Use of LossClosure in optimizers

Certain optimizers, particularly those which have an internal iterative structure, require a LoopClosure object to their step() method. (LBFGS and perhaps some new-ish, relatively sophisticated optimizers come to mind.) In fact, the new Pytorch 1.5 API appears to now require an object of this sort be passed to Optimizer objects; this appears to be coupled to the demise of LossClosureOptimizer as a separate base class. Many optimizers don’t actually use this, of course, in which case it can be defaulted to nullptr.
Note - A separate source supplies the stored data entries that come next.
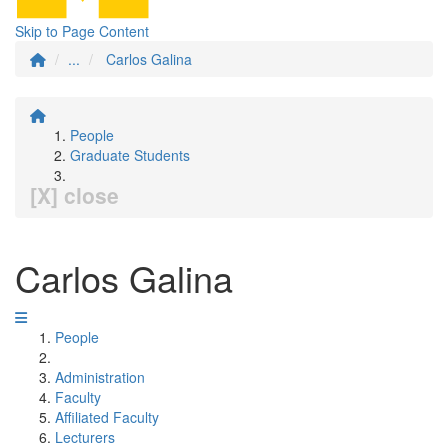
Skip to Page Content
...
Carlos Galina
People
Graduate Students
[X] close
Carlos Galina
People
Administration
Faculty
Affiliated Faculty
Lecturers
Instances of such objects I have seen in the frontend source code expect something like

LoopClosure = std::function<Tensor()>

and explicit invocations within optimizer code simply execute this without arguments, as prescribed by this signature.

A loss calculation requires comparing computed results with targets, so presumably these objects are expected to be something like lambdas with ‘this’ capture in order to work with this signature. I am looking for an actual example of the definition of such a LoopClosure, usable for example with the LBFGS optimizer. This is a bit beyond the scope of the tutorials I have come across, and I would appreciate any pointers (shared, unique, intrusive, whatever) to possible enlightenment.


The test provide this code snippet. Would that help?

Yes, that looks like an excellent model for what I’m looking for. (I’m probing the source code using KDevelop, but didn’t think to try to go down the test tree–a good lesson.) Many thanks.

Usually new code won’t land without a proper test, so it’s my first place to look for the right usage. :wink:
Tutorials usually take a bit longer and might not cover all use cases.